Vorgeblättert

Leseprobe zu Claudia Pineiro: Ein Kommunist in Unterhosen. Teil 1

30.06.2014.
Im Sommer nach dem Sommer, in dem er entlassen worden war, hielt mein Vater uns als Turboventilatorenvertreter über Wasser. Im Großraum Buenos Aires waren Turboventilatoren damals das Modernste, was es gab, um die drückende Sommerhitze halbwegs erträglich zu machen. Und in diesem Sommer, dem Sommer 1976, war es in Buenos Aires und Umgebung sehr
heiß. Wir gehörten zu den Leuten "aus der Umgebung". "Gott sei Dank ist es heiß", sagte mein Vater, der an keinerlei Götter glaubte. Ich schon, wenigstens damals noch. Abends betete ich beim Zubettgehen, dass die Temperaturen am nächsten Tag noch höher klettern würden. Und ich bat Gott, es nicht regnen zu lassen. Wenn es regnet, kühlt es ab, das wusste ich mit meinen dreizehn Jahren schon. Ebenso wusste ich, dass mein Vater viele "Turbos" verkaufte - so nannten wir die Apparate bei uns zu Hause -, wenn es heiß war. Und wenn er viele Turbos verkauft hatte, kam er abends gut gelaunt zurück. Und wenn er gut gelaunt war, ging es friedlich bei uns zu.

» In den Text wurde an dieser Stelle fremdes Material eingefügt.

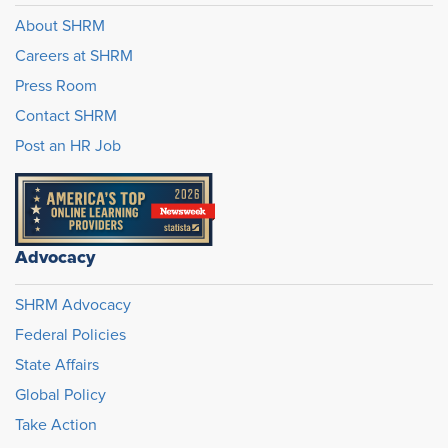
About SHRM
Careers at SHRM
Press Room
Contact SHRM
Post an HR Job
Advocacy
SHRM Advocacy
Federal Policies
State Affairs
Global Policy
Take Action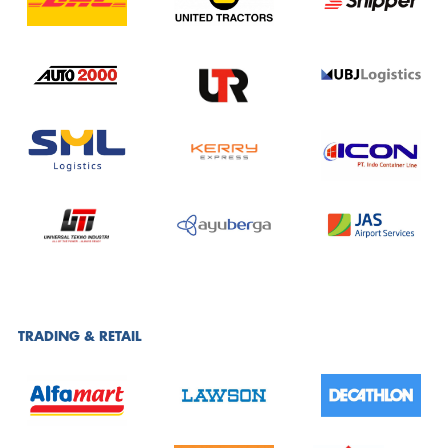
TRADING & RETAIL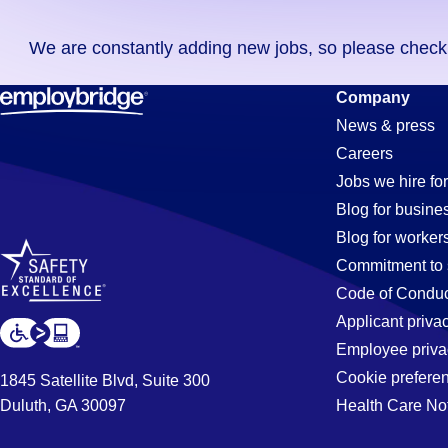
you
We are constantly adding new jobs, so please check ag
didn't
find
Pipe-
Company
any
News & press
jobs
Careers
in
Fitter
Jobs we hire for
your
Blog for busine
zip
Blog for worker
code,
Jobs
Commitment to 
try
Code of Conduc
expanding
Applicant priva
in
your
Employee priva
search
Cookie prefere
1845 Satellite Blvd, Suite 300
by
Duluth, GA 30097
Health Care No
Hialeah,
entering
your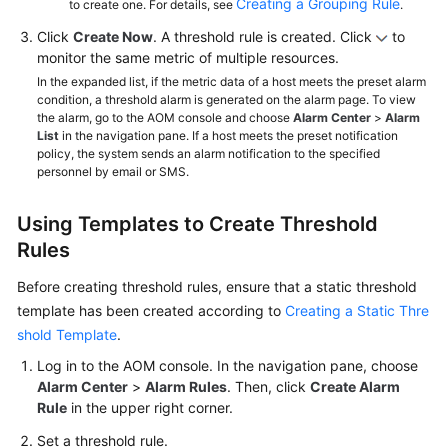
Creating a Grouping Rule
to create one. For details, see
.
Click
Create Now
. A threshold rule is created. Click
to
monitor the same metric of multiple resources.
In the expanded list, if the metric data of a host meets the preset alarm
condition, a threshold alarm is generated on the alarm page. To view
the alarm, go to the AOM console and choose
Alarm Center
>
Alarm
List
in the navigation pane. If a host meets the preset notification
policy, the system sends an alarm notification to the specified
personnel by email or SMS.
Using Templates to Create Threshold
Rules
Before creating threshold rules, ensure that a static threshold
template has been created according to
Creating a Static Thre
shold Template
.
Log in to the AOM console. In the navigation pane, choose
Alarm Center
>
Alarm Rules
. Then, click
Create Alarm
Rule
in the upper right corner.
Set a threshold rule.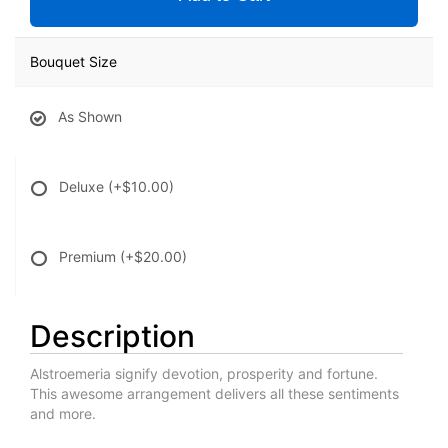
Bouquet Size
As Shown
Deluxe
(+$10.00)
Premium
(+$20.00)
Description
Alstroemeria signify devotion, prosperity and fortune.
This awesome arrangement delivers all these sentiments
and more.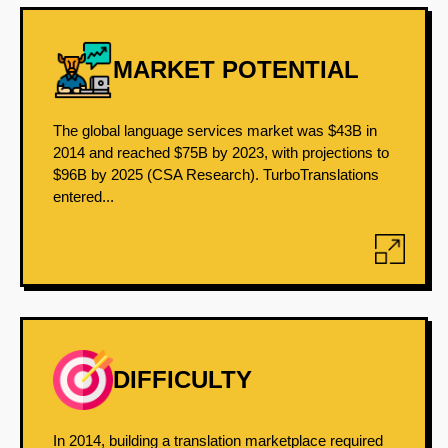
MARKET POTENTIAL
The global language services market was $43B in
2014 and reached $75B by 2023, with projections to
$96B by 2025 (CSA Research). TurboTranslations
entered...
DIFFICULTY
In 2014, building a translation marketplace required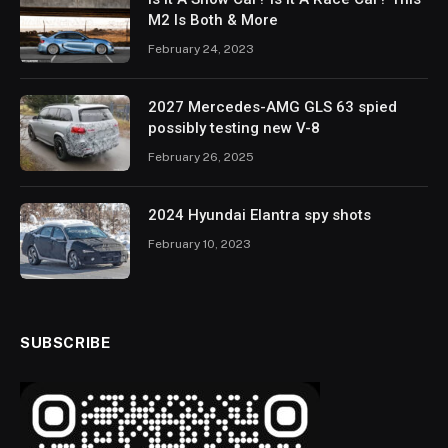
M2 Is Both & More
February 24, 2023
2027 Mercedes-AMG GLS 63 spied
possibly testing new V-8
February 26, 2025
2024 Hyundai Elantra spy shots
February 10, 2023
SUBSCRIBE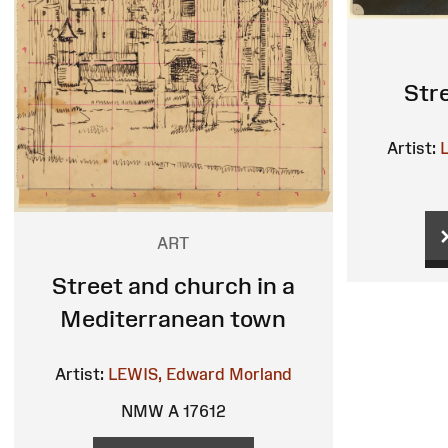
Str
Artist:
ART
Street and church in a
Mediterranean town
Artist:
LEWIS, Edward Morland
NMW A 17612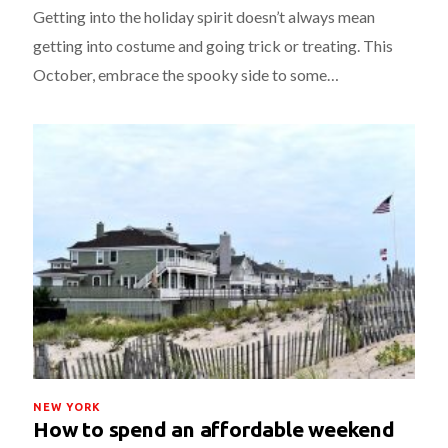
Getting into the holiday spirit doesn’t always mean
getting into costume and going trick or treating. This
October, embrace the spooky side to some…
NEW YORK
How to spend an affordable weekend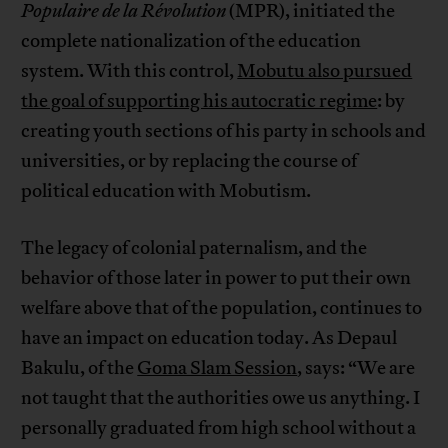
Populaire de la Révolution
(MPR), initiated the
complete nationalization of the education
system. With this control,
Mobutu also pursued
the goal of supporting his autocratic regime
: by
creating youth sections of his party in schools and
universities, or by replacing the course of
political education with Mobutism.
The legacy of colonial paternalism, and the
behavior of those later in power to put their own
welfare above that of the population, continues to
have an impact on education today. As Depaul
Bakulu, of the
Goma Slam Session
, says: “We are
not taught that the authorities owe us anything. I
personally graduated from high school without a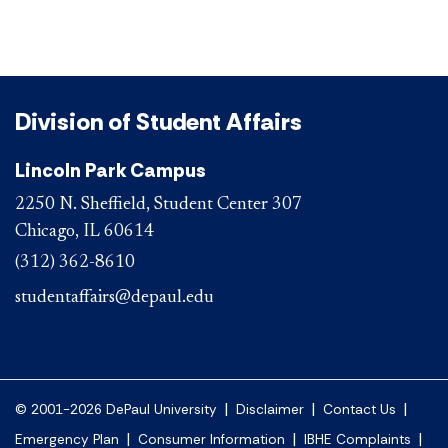
Division of Student Affairs
Lincoln Park Campus
2250 N. Sheffield, Student Center 307
Chicago, IL 60614
(312) 362-8610
studentaffairs@depaul.edu
|
|
|
© 2001-2026 DePaul University
Disclaimer
Contact Us
|
|
|
Emergency Plan
Consumer Information
IBHE Complaints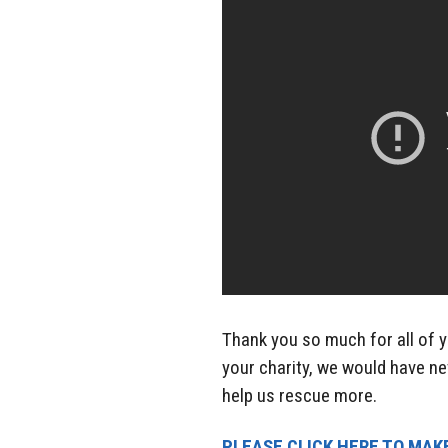
Thank you so much for all of y
your charity, we would have ne
help us rescue more.
PLEASE CLICK HERE TO MAKE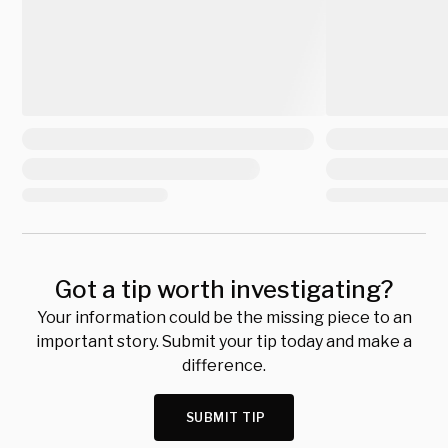
Got a tip worth investigating?
Your information could be the missing piece to an
important story. Submit your tip today and make a
difference.
SUBMIT TIP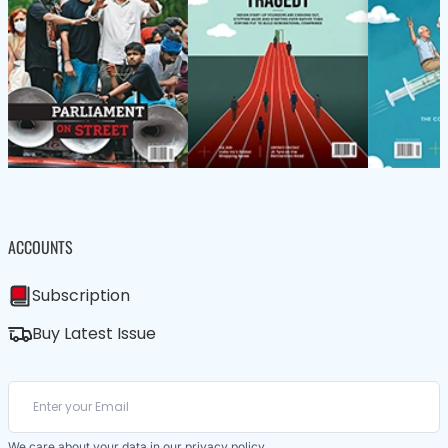
ACCOUNTS
Subscription
Buy Latest Issue
We care about your data in our
privacy policy
.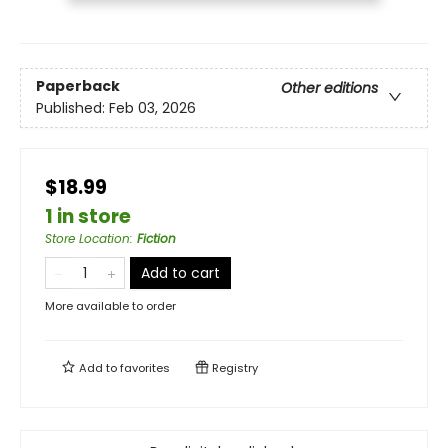
Paperback
Other editions
Published:
Feb 03, 2026
$18.99
1 in store
Store Location
:
Fiction
Add to cart
More available to order
Add to
favorites
Registry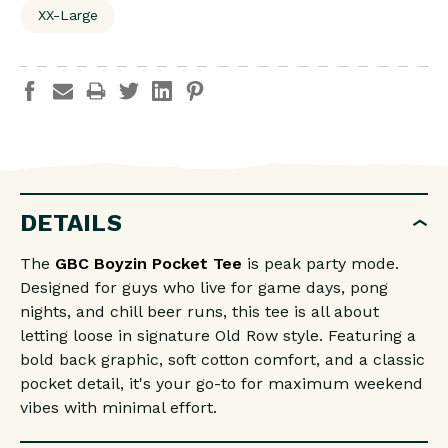
XX-Large
DETAILS
The
GBC Boyzin Pocket Tee
is peak party mode.
Designed for guys who live for game days, pong
nights, and chill beer runs, this tee is all about
letting loose in signature Old Row style. Featuring a
bold back graphic, soft cotton comfort, and a classic
pocket detail, it's your go-to for maximum weekend
vibes with minimal effort.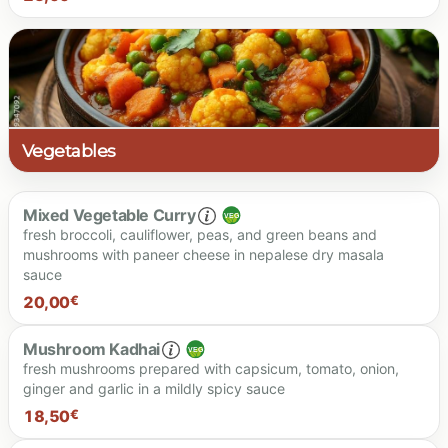
23.00 €
Vegetables
Mixed Vegetable Curry
fresh broccoli, cauliflower, peas, and green beans and
mushrooms with paneer cheese in nepalese dry masala
sauce
20,00
€
Mushroom Kadhai
fresh mushrooms prepared with capsicum, tomato, onion,
ginger and garlic in a mildly spicy sauce
20.00 €
18,50
€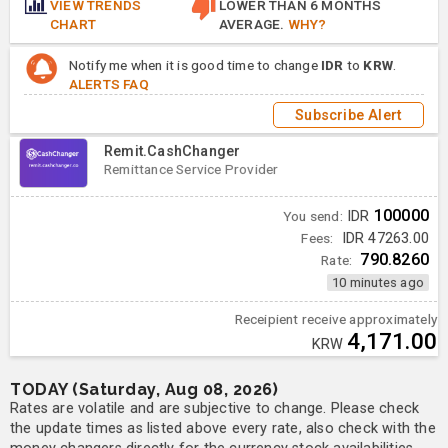
VIEW TRENDS
LOWER THAN 6 MONTHS
CHART
AVERAGE.
WHY?
Notify me when it is good time to change
IDR
to
KRW
.
ALERTS FAQ
Subscribe Alert
Remit.CashChanger
Remittance Service Provider
100000
You send:
IDR
Fees:
IDR 47263.00
790.8260
Rate:
10 minutes ago
Receipient receive approximately
4,171.00
KRW
TODAY (Saturday, Aug 08, 2026)
Rates are volatile and are subjective to change. Please check
the update times as listed above every rate, also check with the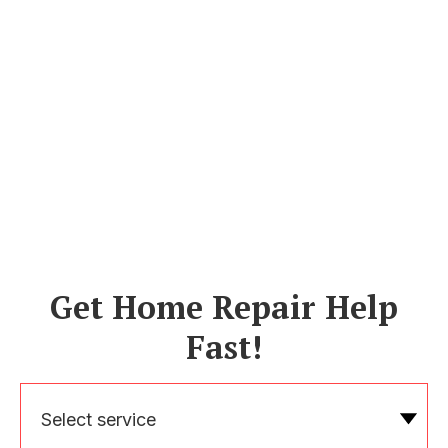
Get Home Repair Help
Fast!
Select service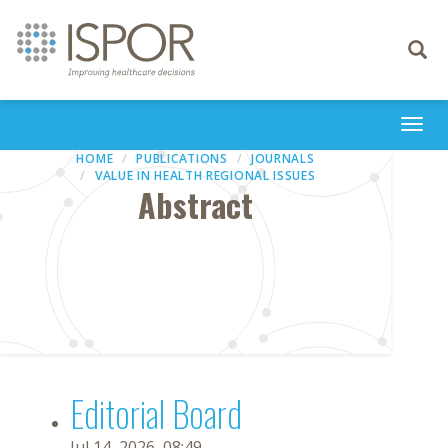
Toggle
navigati
Togg
navi
HOME
PUBLICATIONS
JOURNALS
VALUE IN HEALTH REGIONAL ISSUES
Abstract
Editorial Board
Jul 14, 2026, 08:49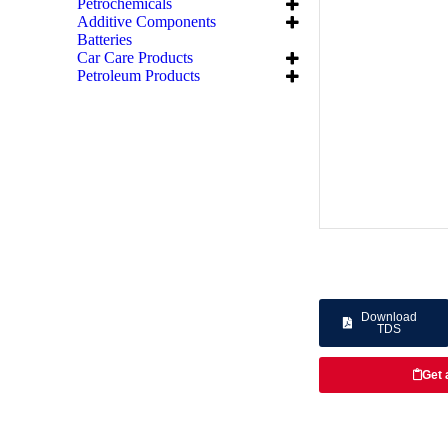
Petrochemicals
Additive Components
Batteries
Car Care Products
Petroleum Products
Download
TDS
Get 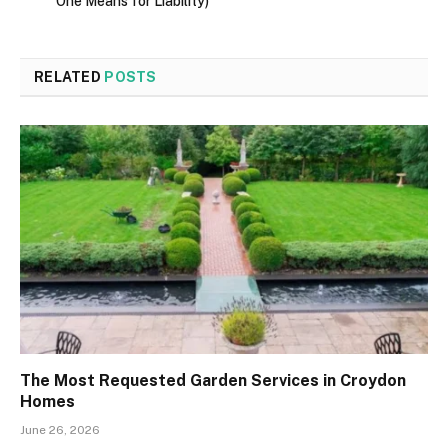
One Means for Liability)
RELATED
POSTS
The Most Requested Garden Services in Croydon
Homes
June 26, 2026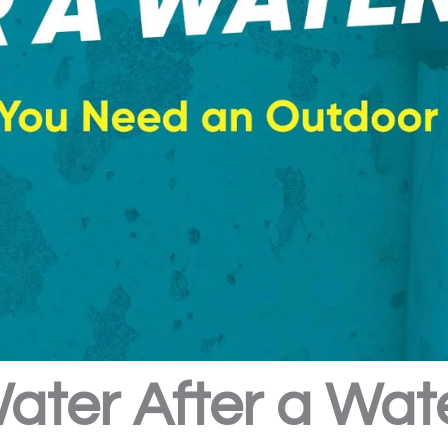
Water After a Wat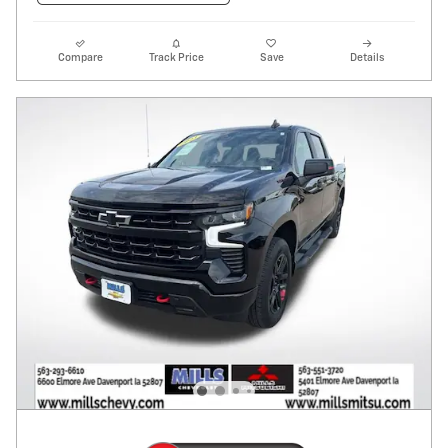
Compare
Track Price
Save
Details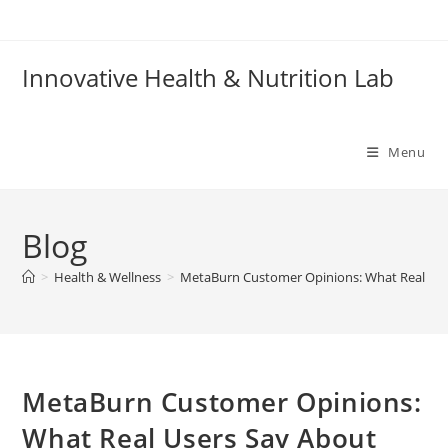
Skip
to
content
Innovative Health & Nutrition Lab
Menu
Blog
>
Health & Wellness
>
MetaBurn Customer Opinions: What Real User
MetaBurn Customer Opinions:
What Real Users Say About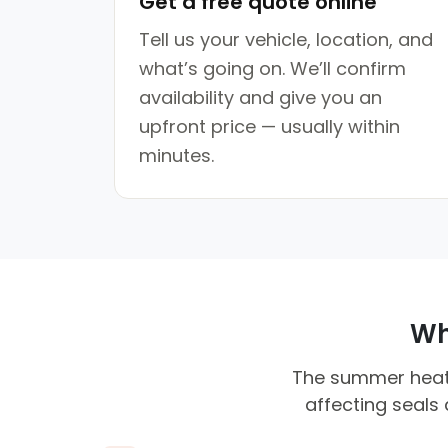
Get a free quote online
Tell us your vehicle, location, and
what’s going on. We’ll confirm
availability and give you an
upfront price — usually within
minutes.
Why
The summer heat c
affecting seals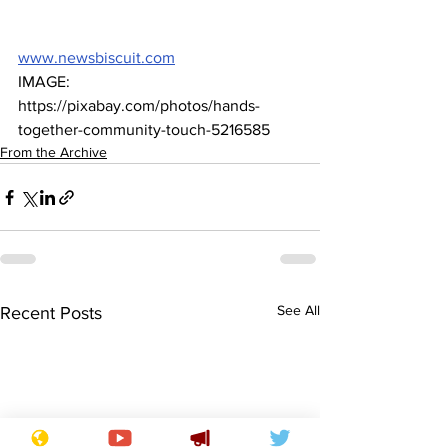
www.newsbiscuit.com
IMAGE: 
https://pixabay.com/photos/hands-
together-community-touch-5216585
From the Archive
See All
Recent Posts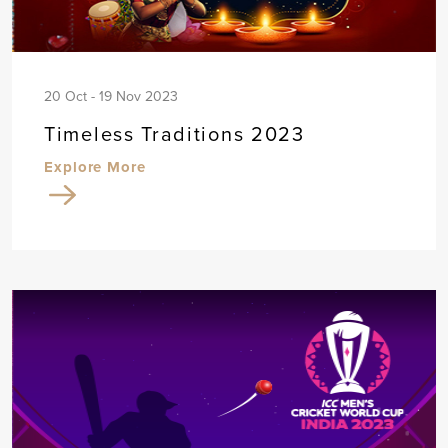
20 Oct - 19 Nov 2023
Timeless Traditions 2023
Explore More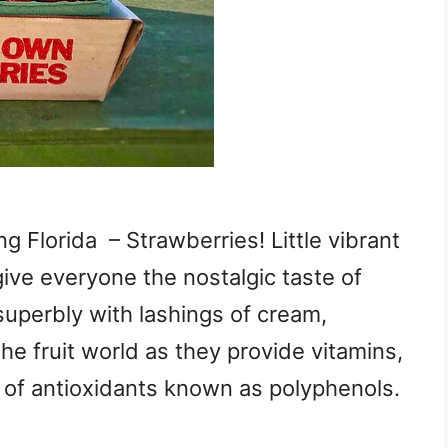
g Florida – Strawberries! Little vibrant
give everyone the nostalgic taste of
superbly with lashings of cream,
he fruit world as they provide vitamins,
ls of antioxidants known as polyphenols.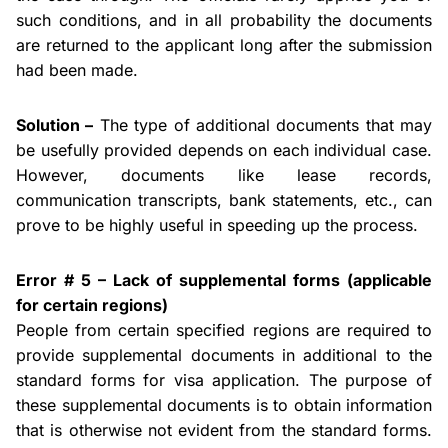
such conditions, and in all probability the documents
are returned to the applicant long after the submission
had been made.
Solution –
The type of additional documents that may
be usefully provided depends on each individual case.
However, documents like lease records,
communication transcripts, bank statements, etc., can
prove to be highly useful in speeding up the process.
Error # 5 – Lack of supplemental forms (applicable
for certain regions)
People from certain specified regions are required to
provide supplemental documents in additional to the
standard forms for visa application. The purpose of
these supplemental documents is to obtain information
that is otherwise not evident from the standard forms.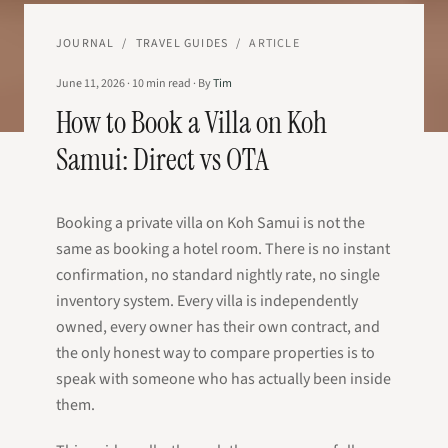
JOURNAL
/
TRAVEL GUIDES
/
ARTICLE
June 11, 2026
·
10
min read
·
By
Tim
How to Book a Villa on Koh
Samui: Direct vs OTA
Booking a private villa on Koh Samui is not the
same as booking a hotel room. There is no instant
confirmation, no standard nightly rate, no single
inventory system. Every villa is independently
owned, every owner has their own contract, and
the only honest way to compare properties is to
speak with someone who has actually been inside
them.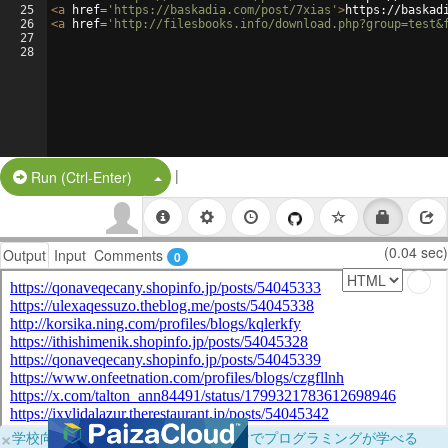
25
<
a
href
=
'https://baskadia.com/post/7xias'
>
https://baskad
26
<
a
href
=
'http://filesbooks.info/download.php?group=test&
27
28
|
Split Button!
Run (Ctrl-Enter)
(0.04 sec)
Output
Input
Comments
0
×
学校向けに無料提供中！ブラウザだけでプログラミングが学べる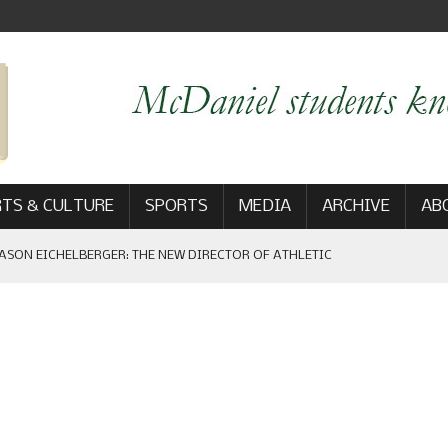
TS & CULTURE
SPORTS
MEDIA
ARCHIVE
AB
ASON EICHELBERGER: THE NEW DIRECTOR OF ATHLETIC
 GAME WIN: VIEWS FROM ON AND OFF THE FIELD
AM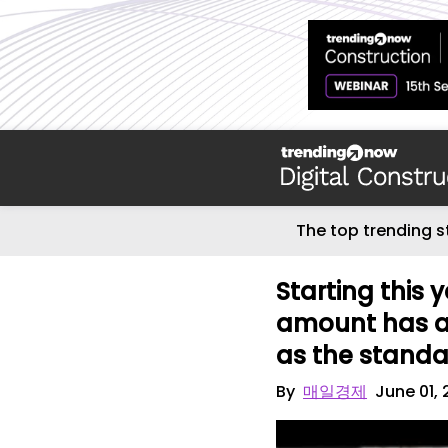
The top trending s
Starting this 
amount has al
as the standar
By
매일경제
June 01,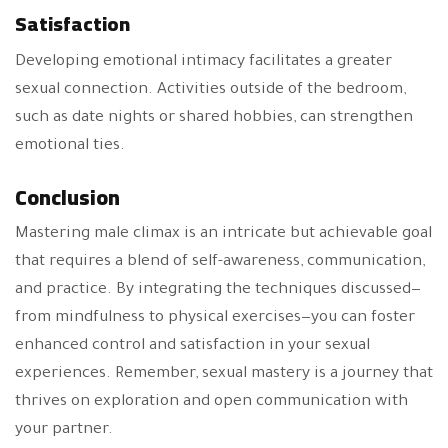
Satisfaction
Developing emotional intimacy facilitates a greater
sexual connection. Activities outside of the bedroom,
such as date nights or shared hobbies, can strengthen
emotional ties.
Conclusion
Mastering male climax is an intricate but achievable goal
that requires a blend of self-awareness, communication,
and practice. By integrating the techniques discussed—
from mindfulness to physical exercises—you can foster
enhanced control and satisfaction in your sexual
experiences. Remember, sexual mastery is a journey that
thrives on exploration and open communication with
your partner.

     "Die Turboventilatoren machen dem Volk das Leben leichter." So drückte mein Vater es aus. Und ich glaubte ihm. Damals besaß niemand, den ich kannte, eine Klimaanlage; die herkömmlichen Ventilatoren jedoch wirkten im Vergleich zu den neuen Geräten ziemlich veraltet. Die neuen waren viereckig und ließen sich auf alle möglichen Arten verstellen, manche Modelle waren so raffiniert, dass sich die vordere Plastikdrehscheibe in Gegenrichtung zu den dahinter angebrachten Flügeln bewegte, was für eine bessere Luftverteilung sorgte. Oder vielmehr für eine "gleichmäßige Verwirbelung", wie mein Vater es formulierte, wenn er potenziellen Käufern die Vorteile der teureren Turboventilatoren anpries. Das mit der Erleichterung für das Volk sagte er nur zu Hause, und dazu mit verstellter Stimme, als wollte er einen Politiker nachahmen. Jeden Morgen machte er sich mit einer ganzen Kofferraumladung Turboventilatoren auf den Weg. Die Straßen, die er sich für den Tag vorgenommen hatte, hatte er am Abend zuvor mit rotem Filzstift auf einem fotokopierten Ausschnitt seines Filcar-Stadtplans markiert. Er ging von Tür zu Tür, klingelte und bot seine Produkte an. Es gab weiße, beigefarbene, graue und Holzimitat-Turboventilatoren. Ob sie schön waren, weiß ich nicht, mir kamen sie jedenfalls schön vor. Allerdings ist bekanntlich nichts vollkommen. Nicht einmal Turboventilatoren. Deren größter Nachteil war nicht, dass sie so laut waren, wenn man sie in Betrieb nahm, sondern dass sich zwischen den Stäbchen der vorderen Plastikdrehscheibe so schnell Staub und Schmutz ansammelten. Über die Nachteile sprach mein Vater allerdings nie. Weder über den Lärm noch über den Schmutz. Ich wischte täglich mit einem Staubtuch Stäbchen für Stäbchen unseres eigenen Turboventilators sauber, damit mein Vater von dem Schmutz nichts mitbekam.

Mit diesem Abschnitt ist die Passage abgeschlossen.